Bunker Theatre, London – until 17 June 2017
York and Arden are two men on America’s death row waiting to die. An investigator, known to the prisoners as The Lady, works night and day to save their lives. The similarly unnamed chaplain does the same to save their souls. As the two piece together the pasts of the men about to meet their deaths, a physical theatre ensemble and extracts from Rene Denfeld’s poetic novel The Enchanted creates a dreamlike, romanticised view of poverty-stricken rural America and the killers it breeds.
This is a pretty piece of expressionistic theatre that pleases the eyes and ears, but its favouring of poetic ambiguity and metaphor over concrete details and characterisation creates emotional distance. It’s difficult to find sympathy for a psychopath when their childhood trauma is nostalgically romanticised or vaguely alluded to when we see so little of them directly. The language contrasts York’s (Hunter Bishop) aggressive behaviour well, but apart from a few brief moments where he and the Lady (Jade Ogugua) speak directly, it does little to serve the character.
The physical interludes between short scenes evoke the nature imagery in the text – swirling winds and rushing water as well as the passage of time. They’re brief, and do little more than contribute atmosphere and indicate transition. The physical motif and abstract movement style are certainly underused, and the naturalistic scenes play it safe by not incorporating the non-naturalistic elements. The same goes for the puppets who make an appearance in a couple of scenes – there is little point in them being there at all.

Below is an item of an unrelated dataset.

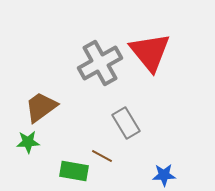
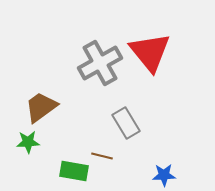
brown line: rotated 15 degrees counterclockwise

The performances are generally good, with everyone getting a chance to take on a specific character as well as being part of the ensemble. Whilst no one is particularly weak, no one stands out. The accents are a bit off, but the biggest weakness is the insubstantial script. It’s pleasing to listen to, but the text is too fragmented and focused on imagery rather than conveying its story or fostering sympathy for those who’ve ended up on death row. This could be a powerful statement against the death penalty, but it never manages to give enough importance to any of the characters for that to be achieved.